Middle East

Truce teeters after raids on Aleppo, Syria troops

A damaged highway is pictured in the rebel-held al-Shaar neighbourhood of Aleppo, Syria, Sept. 17, 2016. REUTERS/Abdalrhman Ismail

BEIRUT: Syria's cease-fire was on the brink of collapsing Sunday, after a U.S.-led coalition strike killed dozens of government soldiers and Aleppo city was hit by its first raids in nearly a week.

The barrage of strikes on rebel-held districts of Aleppo risks reigniting battlefronts there and could be the most serious threat to the cease-fire so far.

A halt to fighting around Aleppo and the delivery of desperately needed humanitarian aid were key components of the fragile deal that took effect on Monday evening.

The cease-fire's co-sponsors, Russia and the United States, have traded accusations over its fraying, with relations strained even further after the U.S.-led raid killed scores of Syrian soldiers on Saturday.

Russia said the situation in Aleppo city was "especially tense" on Sunday, blaming the instability on rebels.

"The amount of shelling by rebel groups against positions of the Syrian government troops and of residential areas is increasing," said defence ministry spokesman Igor Konashenkov.

The Syrian Observatory for Human Rights said four strikes on Aleppo city killed one woman and left several people wounded, but it could not identify who carried them out.

An AFP correspondent in Karam al-Jabal neighbourhood saw several wounded children after a raid.

Also on Sunday, a senior adviser to President Bashar al-Assad said Damascus believes Saturday's strike that killed the Syrian soldiers was "intentional".

"None of the facts on the ground show that what happened was a mistake or a coincidence," Buthaina Shaaban told AFP.

The Observatory said at least 90 soldiers were killed in the strike on a strategic hill near Deir al-Zor. Moscow put the death toll at 62.

The Syrian army said the raid had allowed ISIS fighters to gain ground around a key eastern airbase, but a military source said government forces were back on the offensive Sunday.

"The army has retaken most of its positions on Jabal Therdeh with Russian and Syrian air support," the source said, referring to the hilltop.

Recapturing the positions is vital to stop ISIS using them to fire on warplanes taking off or landing at the airbase.

On Sunday, ISIS said it shot down a Syrian warplane near Deir al-Zor.

State media confirmed a plane had been shot down and its pilot killed, but did not say who was responsible.

The base and adjacent government-held neighbourhoods of Deir al-Zor city have been under siege since 2012 and have been dependent on resupply by air.
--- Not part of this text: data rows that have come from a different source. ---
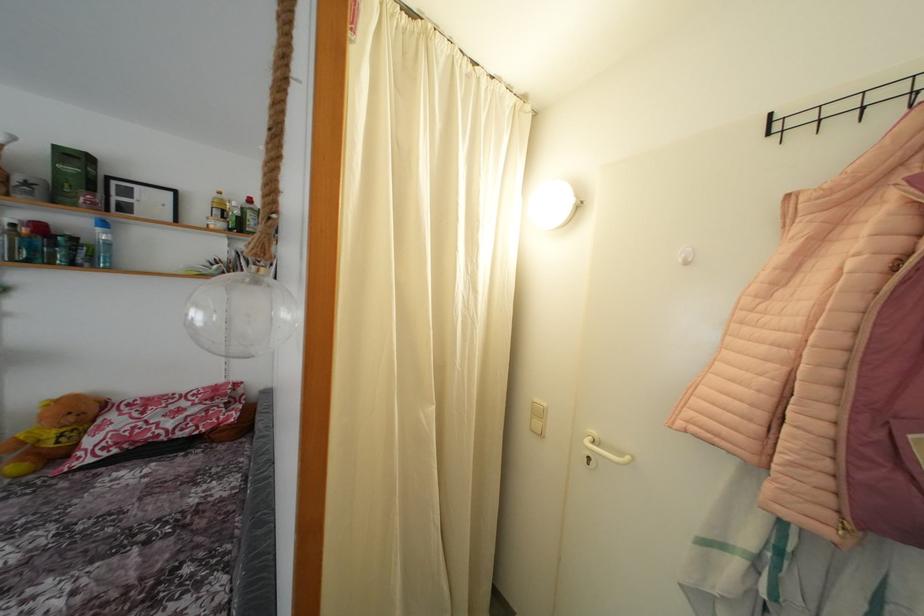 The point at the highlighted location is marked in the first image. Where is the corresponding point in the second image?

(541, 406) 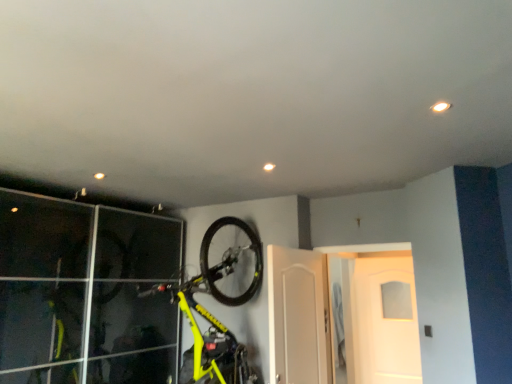 Question: Is white matte door at center, placed as the 1th door when sorted from front to back, wider or thinner than white glossy door at center, arranged as the 2th door when viewed from the back?

Choices:
 (A) thin
 (B) wide

Answer: (A)

Question: From their relative heights in the image, would you say white matte door at center, placed as the 1th door when sorted from front to back, is taller or shorter than white glossy door at center, the second door viewed from the front?

Choices:
 (A) tall
 (B) short

Answer: (B)

Question: Estimate the real-world distances between objects in this image. Which object is farther from the white glossy door at center, which is the 1th door in back-to-front order?

Choices:
 (A) yellow matte bicycle at upper center
 (B) white glossy door at center, arranged as the 2th door when viewed from the back
 (C) white matte door at center, placed as the 1th door when sorted from front to back

Answer: (A)

Question: Which object is positioned farthest from the yellow matte bicycle at upper center?

Choices:
 (A) white matte door at center, the 3th door in the back-to-front sequence
 (B) white glossy door at center, the second door viewed from the front
 (C) white glossy door at center, the third door when ordered from front to back

Answer: (C) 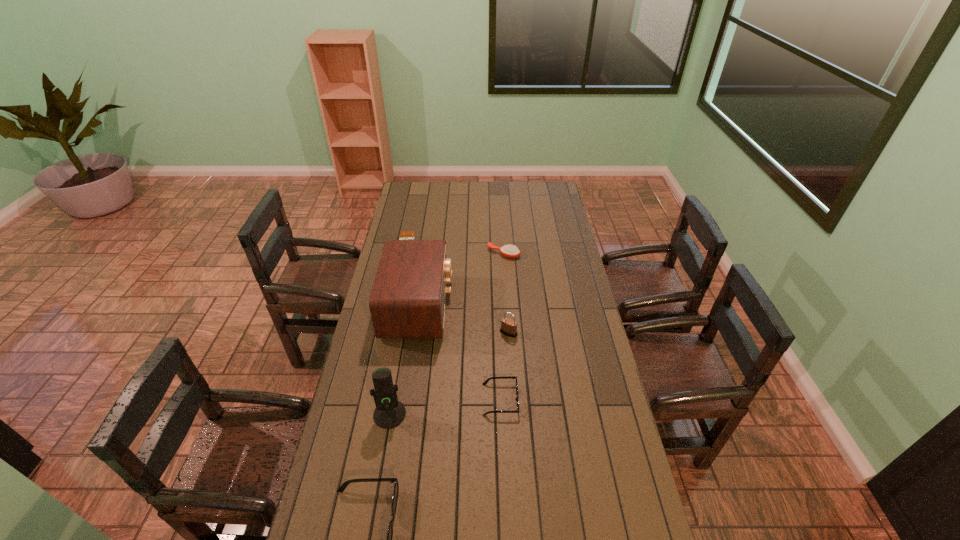 This screenshot has width=960, height=540. I want to click on vacant space located on the back of the hairbrush, so click(502, 230).

This screenshot has width=960, height=540. Identify the location of free region located on the front panel of the radio receiver. (480, 307).

Identify the location of free space located 0.340m on the back of the third tallest object. This screenshot has width=960, height=540. (505, 273).

What are the coordinates of `chocolate bar situated at the left edge` in the screenshot? It's located at (410, 235).

Image resolution: width=960 pixels, height=540 pixels. I want to click on microphone at the left edge, so click(389, 413).

At what (x,y) coordinates should I click in order to perform the action: click on radio receiver that is at the left edge. Please return your answer as a coordinate pair (x, y). The width and height of the screenshot is (960, 540). Looking at the image, I should click on (407, 300).

Image resolution: width=960 pixels, height=540 pixels. In order to click on free region at the far edge of the desktop in this screenshot , I will do `click(496, 186)`.

This screenshot has height=540, width=960. In the image, there is a desktop. Find the location of `blank space at the left edge`. blank space at the left edge is located at coordinates (383, 346).

You are a GUI agent. You are given a task and a screenshot of the screen. Output one action in this format:
    pyautogui.click(x=<x>, y=<y>)
    Task: Click on the vacant space at the right edge
    The image size is (960, 540).
    Given the screenshot: What is the action you would take?
    pyautogui.click(x=588, y=317)

You are a GUI agent. You are given a task and a screenshot of the screen. Output one action in this format:
    pyautogui.click(x=<x>, y=<y>)
    Task: Click on the blank space at the far left corner
    Image resolution: width=960 pixels, height=540 pixels.
    Given the screenshot: What is the action you would take?
    pyautogui.click(x=417, y=195) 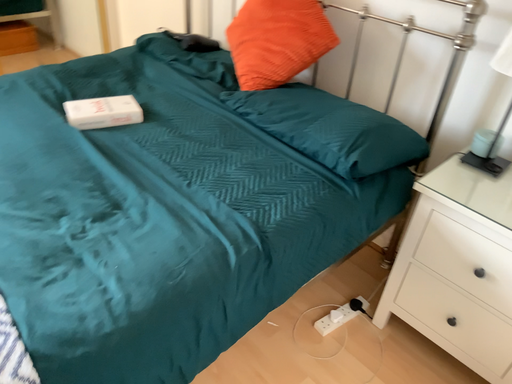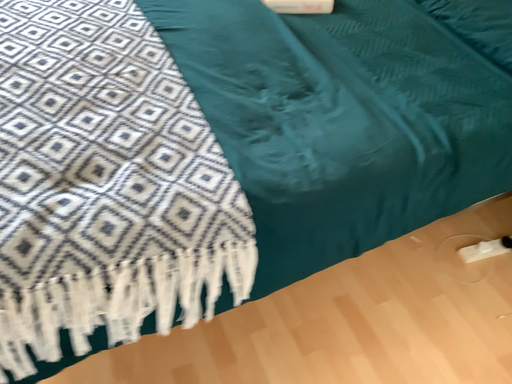 Question: Which way did the camera rotate in the video?

Choices:
 (A) rotated upward
 (B) rotated downward

Answer: (B) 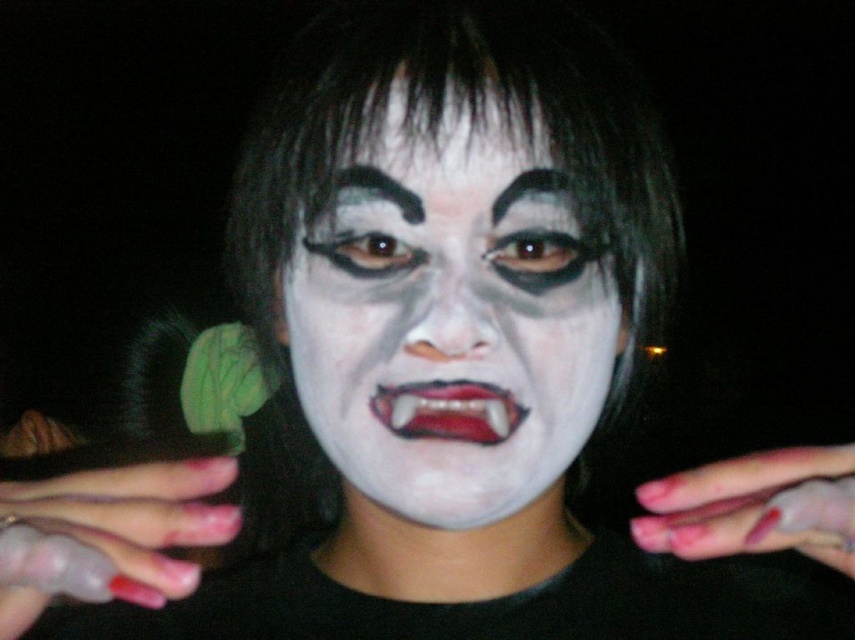 You are a makeup artist preparing for a Halloween event. You need to apply the white matte face at center and the pink matte nails at center. Based on the image, which object is positioned to the left of the other?

The white matte face at center is positioned to the left of the pink matte nails at center.

You are a photographer setting up a Halloween photoshoot. You need to ensure that the pink matte nails at center and the white matte face at center are both visible in the final shot. Based on their positions, which object should you focus on to capture both clearly?

To capture both the pink matte nails at center and the white matte face at center clearly, you should focus on the white matte face at center because the pink matte nails at center is behind it. By focusing on the front object, the face, the nails in the background will still be in focus due to depth of field, ensuring both are visible.

You are a photographer adjusting your camera settings to focus on the subject in the image. The camera has a focus point at point (449, 321). What part of the subject is the focus point targeting?

The focus point at point (449, 321) is targeting the white matte face at center.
- 'Bad omen' for cease-fire -

Hours after the coalition strike, the Pentagon admitted U.S.-led pilots may have hit Assad's forces but said that they "believed they were striking a Daesh (IS) fighting position".
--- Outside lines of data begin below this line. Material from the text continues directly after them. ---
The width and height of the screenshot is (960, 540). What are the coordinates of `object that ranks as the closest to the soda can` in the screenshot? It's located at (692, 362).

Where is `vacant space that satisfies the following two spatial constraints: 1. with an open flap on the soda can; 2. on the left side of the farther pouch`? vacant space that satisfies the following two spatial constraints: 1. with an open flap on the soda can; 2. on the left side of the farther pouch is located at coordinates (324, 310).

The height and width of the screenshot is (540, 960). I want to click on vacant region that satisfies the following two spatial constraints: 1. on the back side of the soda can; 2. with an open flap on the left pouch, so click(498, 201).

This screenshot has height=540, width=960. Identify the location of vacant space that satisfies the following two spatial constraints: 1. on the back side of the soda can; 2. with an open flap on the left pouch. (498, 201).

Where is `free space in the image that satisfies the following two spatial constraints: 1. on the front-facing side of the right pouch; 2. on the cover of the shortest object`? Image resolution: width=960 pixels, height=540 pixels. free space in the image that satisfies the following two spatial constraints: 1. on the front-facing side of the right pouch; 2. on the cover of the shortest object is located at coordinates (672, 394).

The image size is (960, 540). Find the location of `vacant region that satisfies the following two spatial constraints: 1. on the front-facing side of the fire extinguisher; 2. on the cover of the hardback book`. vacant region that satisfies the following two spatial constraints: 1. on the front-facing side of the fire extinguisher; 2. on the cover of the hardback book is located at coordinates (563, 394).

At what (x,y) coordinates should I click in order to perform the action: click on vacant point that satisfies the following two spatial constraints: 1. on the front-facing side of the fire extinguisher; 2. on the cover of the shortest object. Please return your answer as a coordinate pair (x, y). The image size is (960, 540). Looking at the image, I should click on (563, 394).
It said coalition forces "would not intentionally strike a known Syrian military unit."

Russia said it was "deeply concerned."

"The actions of the pilots – if they, as we hope, were not taken on orders from Washington – fall between criminal negligence and direct pandering to IS (ISIS) terrorists," it said.
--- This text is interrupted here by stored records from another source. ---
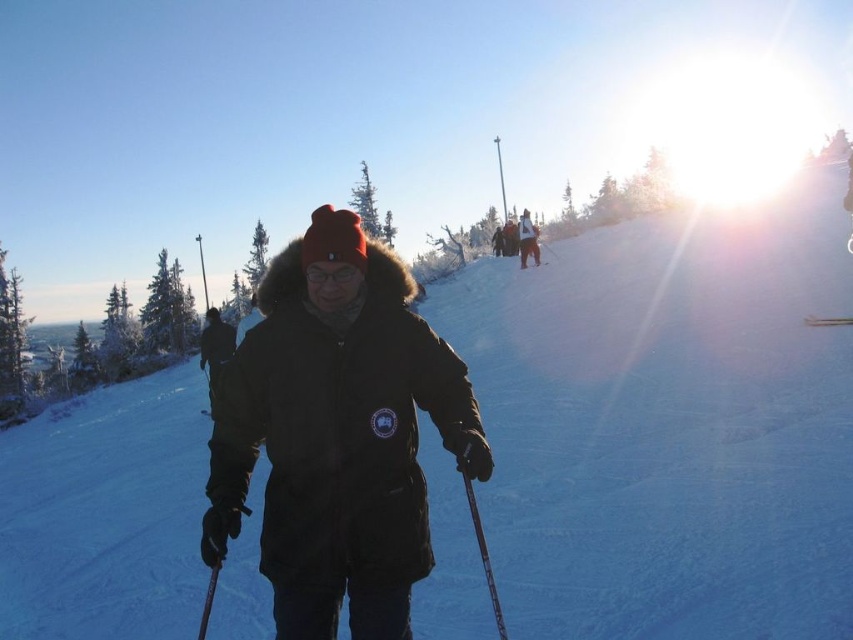 You are a photographer trying to capture a photo of the black matte jacket at center and the matte black ski at upper center. Since both are black, you want to ensure they are distinguishable in the photo. Which object should you focus on to ensure it appears larger in the photo?

The black matte jacket at center is much taller than the matte black ski at upper center, so focusing on the black matte jacket at center will make it appear larger in the photo.

Based on the photo, you are a photographer trying to capture the metallic silver ski at center and the matte black ski at upper center in a single shot. Based on their positions, which ski should you focus on first to ensure both are in frame?

The metallic silver ski at center is located below the matte black ski at upper center, so you should focus on the matte black ski at upper center first to ensure both are in frame. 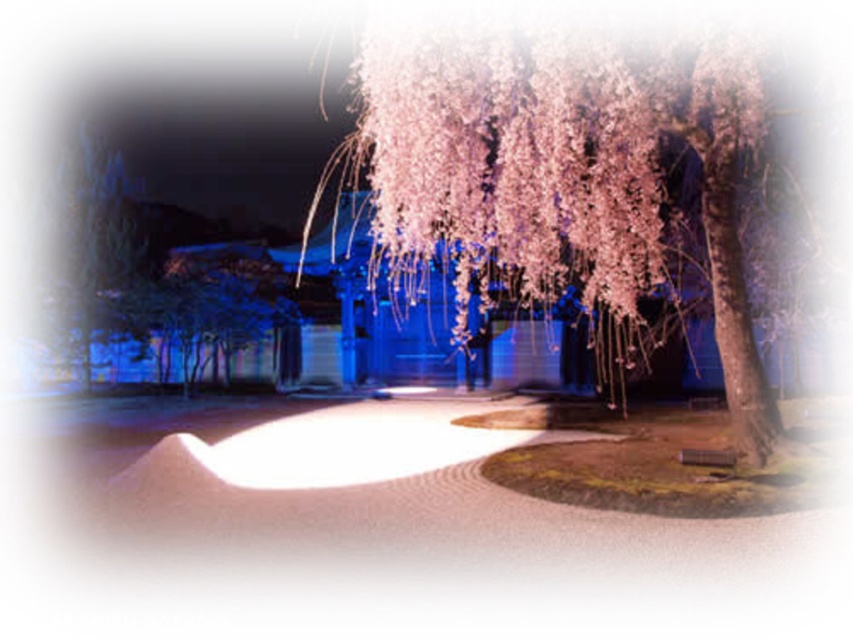 You are an artist planning to sketch this scene. You want to ensure the pink blossoms at center and the smooth gray stone wall at left are positioned correctly. Based on the scene, which object is located to the right of the other?

The pink blossoms at center are to the right of the smooth gray stone wall at left.

You are standing in the nighttime scene and want to determine the relative positions of two points in the image. Which point is closer to you, point (x=379, y=112) or point (x=79, y=272)?

→ Point (x=379, y=112) is closer to the viewer than point (x=79, y=272).

You are standing in the nighttime scene and want to take a photo of the pink blossoms at center. Where exactly should you aim your camera to capture them?

You should aim your camera at point 0.263 on the horizontal axis and 0.655 on the vertical axis to capture the pink blossoms at center.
It again called on Washington to force rebels to sign on to the truce, warning that "otherwise, the realization of Russia-U.S. agreements ... could be put in danger."

An emergency U.N. Security Council meeting called by Moscow to discuss the attack ended early on Saturday after an exchange between the U.S. and Russia reminiscent of Cold War-era verbal jousting.

U.S. ambassador Samantha Power said Moscow's request for the meeting was a "stunt," while her Russian counterpart Vitaly Churkin accused the U.S. of violating agreements that it would not target army positions.

Churkin called the strike a "bad omen" for the U.S.-Russia deal on halting the war in Syria, which has killed more than 300,000 people since it erupted in 2011.

"These strikes endanger everything that has been done so far by the international community" to end the war, said Russian foreign ministry spokeswoman Maria Zakharova.

- Fighting on multiple fronts -

The Observatory had reported a drop in violence across all major fronts where ISIS was not present.

But fighting flared again late last week, including in the central provinces of Homs and Hama, and the rebel-held eastern suburbs of Damascus.

Nine people including a child were killed Sunday when a pair of barrel bombs hit the opposition-held town of Daael in the southern province of Daraa, the Observatory said.

The head of Jabhat Fatah al-Sham, which changed its name from the Nusra Front after renouncing its ties to Al-Qaeda, said late Saturday that "neither we nor rebel groups will allow the siege of Aleppo to continue."

Abu Mohamed al-Jolani told Al-Jazeera negotiations were under way for anti-government groups to band together in a single organization.

Such a merger would throw a major wrench in the U.S.-Russia deal, which foresaw cooperation between the two world powers against extremists, including Fatah al-Sham and ISIS, if the truce holds for a week.